WHAT THE TASK REQUIRES =
Each line of the records below that holds "史跡散策" should be returned.
START SOURCE RECORDS
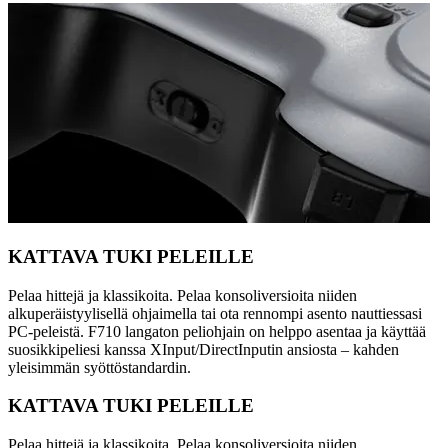
KATTAVA TUKI PELEILLE
Pelaa hittejä ja klassikoita. Pelaa konsoliversioita niiden
alkuperäistyylisellä ohjaimella tai ota rennompi asento nauttiessasi
PC-peleistä. F710 langaton peliohjain on helppo asentaa ja käyttää
suosikkipeliesi kanssa XInput/DirectInputin ansiosta – kahden
yleisimmän syöttöstandardin.
KATTAVA TUKI PELEILLE
Pelaa hittejä ja klassikoita. Pelaa konsoliversioita niiden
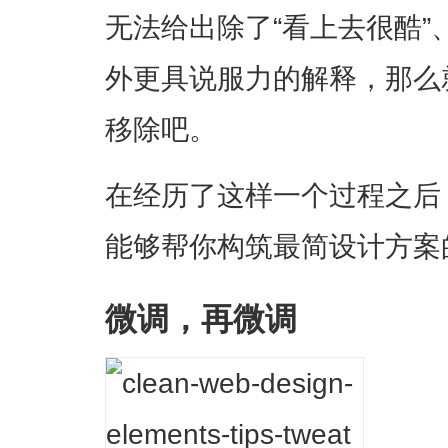
无法给出除了“看上去很酷”
外更具说服力的解释，那么
移除吧。
在经历了这样一个过程之后
能够帮你构筑最简设计方案
微调，再微调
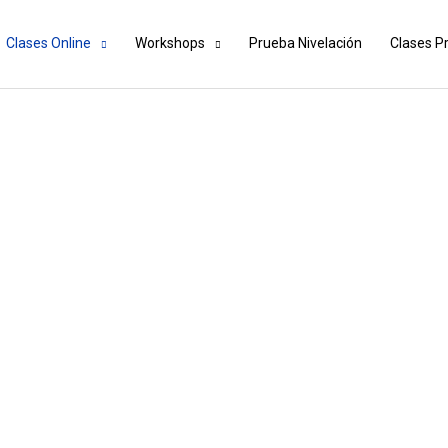
Clases Online
Workshops
Prueba Nivelación
Clases P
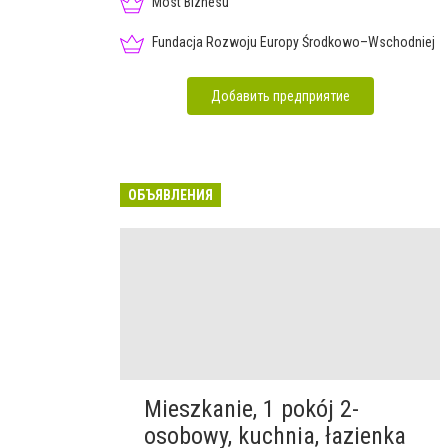
Most Biznesu
Fundacja Rozwoju Europy Środkowo–Wschodniej
Добавить предприятие
ОБЪЯВЛЕНИЯ
Mieszkanie, 1 pokój 2-
osobowy, kuchnia, łazienka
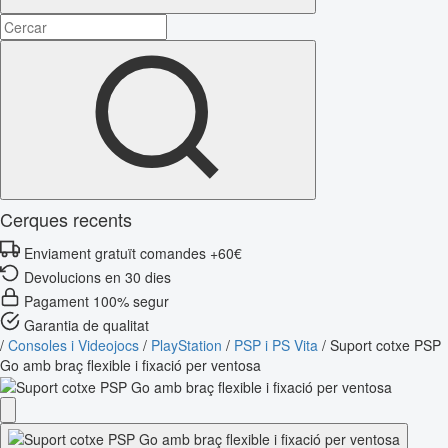
Cerques recents
Enviament gratuït comandes +60€
Devolucions en 30 dies
Pagament 100% segur
Garantia de qualitat
/
Consoles i Videojocs
/
PlayStation
/
PSP i PS Vita
/
Suport cotxe PSP
Go amb braç flexible i fixació per ventosa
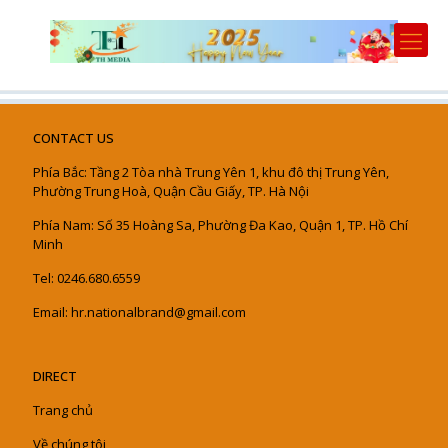
CONTACT US
Phía Bắc: Tầng 2 Tòa nhà Trung Yên 1, khu đô thị Trung Yên,
Phường Trung Hoà, Quận Cầu Giấy, TP. Hà Nội
Phía Nam: Số 35 Hoàng Sa, Phường Đa Kao, Quận 1, TP. Hồ Chí
Minh
Tel: 0246.680.6559
Email: hr.nationalbrand@gmail.com
DIRECT
Trang chủ
Về chúng tôi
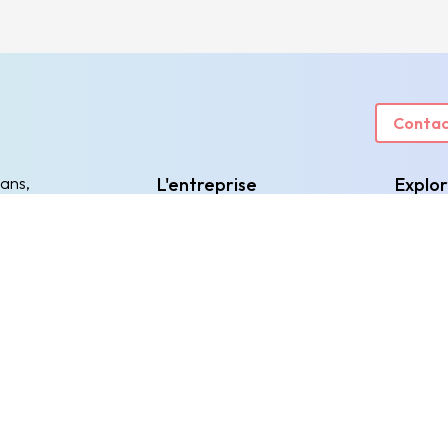
Contac
 ans,
L'entreprise
Explo
urs
Qui sommes-nous
Les dat
Nos engagements
Les expé
Nous rejoindre
Les enje
Partenariats
Articles
Partager mon bilan annuel
Evenem
Obtenir le score de mon entreprise
Ressour
Rejoindre le programme D³
Nos connecteurs & intégrations
partenaires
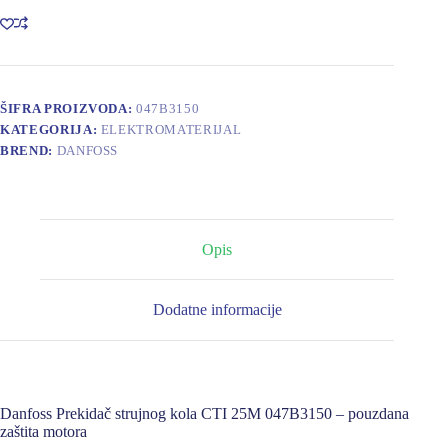
CTI
25M
047B3150
količina
ŠIFRA PROIZVODA:
047B3150
KATEGORIJA:
ELEKTROMATERIJAL
BREND:
DANFOSS
Opis
Dodatne informacije
Danfoss Prekidač strujnog kola CTI 25M 047B3150 – pouzdana
zaštita motora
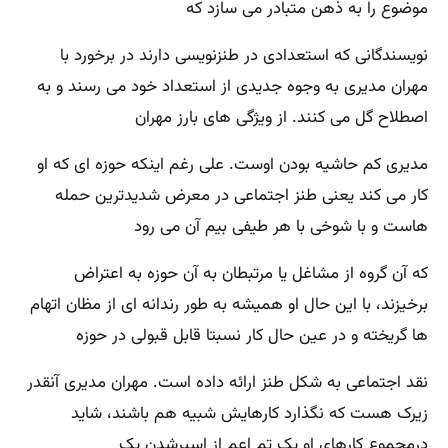
موضوع را به ذهن متبادر می سازد که
نویسندگانی که استعدادی در طنزنویسی دارند در برخورد با
مهران مدیری به وجوه جدیدی از استعداد خود می رسند و به
اصطلاح گل می کنند. از ویژگی های بارز مهران
مدیری کم حاشیه بودن اوست. علی رغم اینکه حوزه ای که او
کار می کند یعنی طنز اجتماعی در معرض شدیدترین حمله
هاست و با شوخی با هر طیفی بیم آن می رود
که آن گروه از مشاغل یا مرتبطان به آن حوزه به اعتراض
برخیزند، با این حال او همیشه به طور رندانه ای از مظان اتهام
ها گریخته و در عین حال کار نسبتا قابل قبولی در حوزه
نقد اجتماعی به شکل طنز ارائه داده است. مهران مدیری آنقدر
زیرک هست که نگذارد کارهایش شبیه هم باشند، شاید
درمجموع کارهای او یک تم اعم از اسیرشدن یک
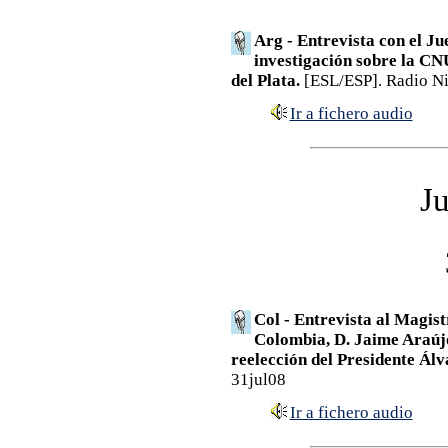
Arg - Entrevista con el Ju
investigación sobre la CN
del Plata.
[ESL/ESP]. Radio Ni
Ir a fichero audio
Ju
Col - Entrevista al Magist
Colombia, D. Jaime Araújo,
reelección del Presidente Álv
31jul08
Ir a fichero audio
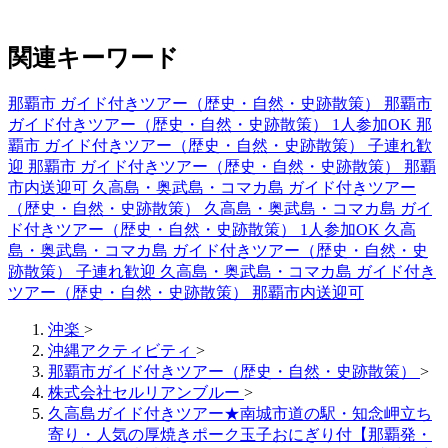
関連キーワード
那覇市 ガイド付きツアー（歴史・自然・史跡散策）
那覇市
ガイド付きツアー（歴史・自然・史跡散策） 1人参加OK
那
覇市 ガイド付きツアー（歴史・自然・史跡散策） 子連れ歓
迎
那覇市 ガイド付きツアー（歴史・自然・史跡散策） 那覇
市内送迎可
久高島・奥武島・コマカ島 ガイド付きツアー
（歴史・自然・史跡散策）
久高島・奥武島・コマカ島 ガイ
ド付きツアー（歴史・自然・史跡散策） 1人参加OK
久高
島・奥武島・コマカ島 ガイド付きツアー（歴史・自然・史
跡散策） 子連れ歓迎
久高島・奥武島・コマカ島 ガイド付き
ツアー（歴史・自然・史跡散策） 那覇市内送迎可
沖楽
>
沖縄アクティビティ
>
那覇市ガイド付きツアー（歴史・自然・史跡散策）
>
株式会社セルリアンブルー
>
久高島ガイド付きツアー★南城市道の駅・知念岬立ち
寄り・人気の厚焼きポーク玉子おにぎり付【那覇発・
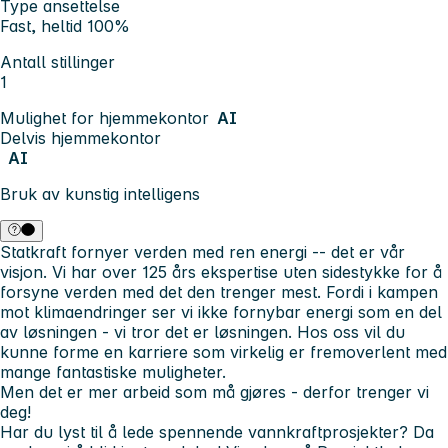
Type ansettelse
Fast, heltid 100%
Antall stillinger
1
Mulighet for hjemmekontor
AI
Delvis hjemmekontor
AI
Bruk av kunstig intelligens
Statkraft fornyer verden med ren energi -- det er vår
visjon. Vi har over 125 års ekspertise uten sidestykke for å
forsyne verden med det den trenger mest. Fordi i kampen
mot klimaendringer ser vi ikke fornybar energi som en del
av løsningen - vi tror det er løsningen. Hos oss vil du
kunne forme en karriere som virkelig er fremoverlent med
mange fantastiske muligheter.
Men det er mer arbeid som må gjøres - derfor trenger vi
deg!
Har du lyst til å lede spennende vannkraftprosjekter? Da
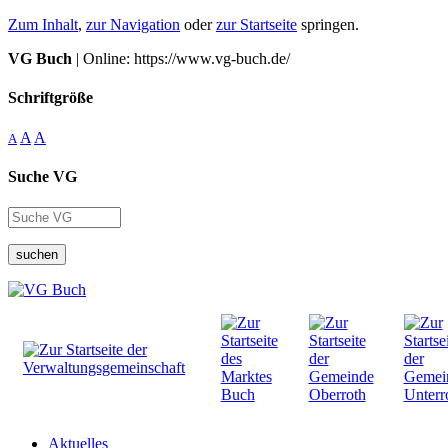
Zum Inhalt
,
zur Navigation
oder
zur Startseite
springen.
VG Buch
| Online: https://www.vg-buch.de/
Schriftgröße
A
A
A
Suche VG
suchen
Aktuelles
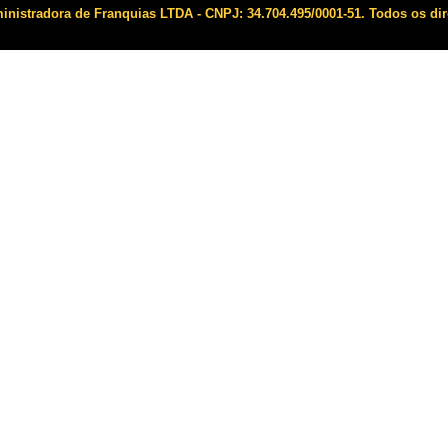
istradora de Franquias LTDA - CNPJ: 34.704.495/0001-51. Todos os dir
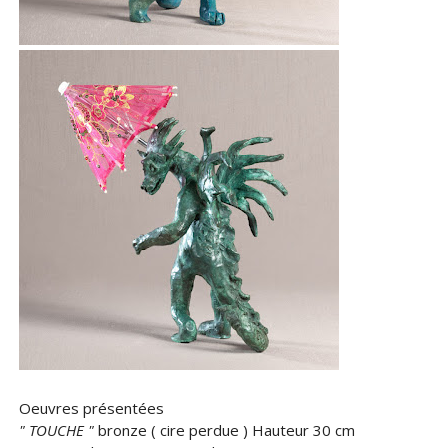
Oeuvres présentées
" TOUCHE "
bronze ( cire perdue ) Hauteur 30 cm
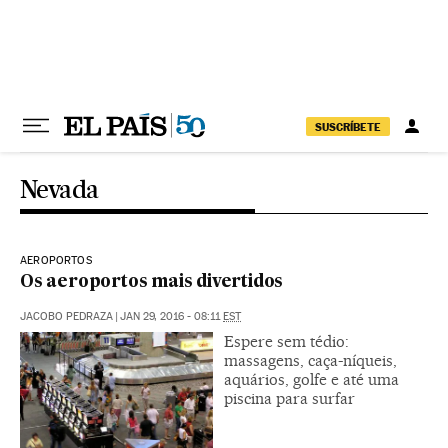
Pular para o conteúdo
SUSCRÍBETE
Nevada
AEROPORTOS
Os aeroportos mais divertidos
JACOBO PEDRAZA
|
JAN 29, 2016 - 08:11
EST
Espere sem tédio:
massagens, caça-níqueis,
aquários, golfe e até uma
piscina para surfar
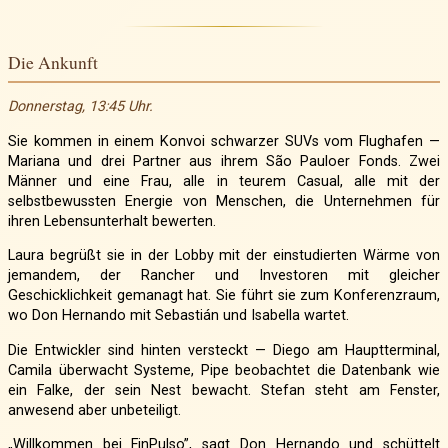
Die Ankunft
Donnerstag, 13:45 Uhr.
Sie kommen in einem Konvoi schwarzer SUVs vom Flughafen —
Mariana und drei Partner aus ihrem São Pauloer Fonds. Zwei
Männer und eine Frau, alle in teurem Casual, alle mit der
selbstbewussten Energie von Menschen, die Unternehmen für
ihren Lebensunterhalt bewerten.
Laura begrüßt sie in der Lobby mit der einstudierten Wärme von
jemandem, der Rancher und Investoren mit gleicher
Geschicklichkeit gemanagt hat. Sie führt sie zum Konferenzraum,
wo Don Hernando mit Sebastián und Isabella wartet.
Die Entwickler sind hinten versteckt — Diego am Hauptterminal,
Camila überwacht Systeme, Pipe beobachtet die Datenbank wie
ein Falke, der sein Nest bewacht. Stefan steht am Fenster,
anwesend aber unbeteiligt.
„Willkommen bei FinPulso”, sagt Don Hernando und schüttelt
END SOURCE RECORDS
ANSWER BOX =
那覇市 ガイド付きツアー（歴史・自然・史跡散策）
ガイド付きツアー（歴史・自然・史跡散策） 1人参加OK
覇市 ガイド付きツアー（歴史・自然・史跡散策） 子連れ歓
那覇市 ガイド付きツアー（歴史・自然・史跡散策） 那覇
（歴史・自然・史跡散策）
ド付きツアー（歴史・自然・史跡散策） 1人参加OK
ツアー（歴史・自然・史跡散策） 那覇市内送迎可
那覇市ガイド付きツアー（歴史・自然・史跡散策）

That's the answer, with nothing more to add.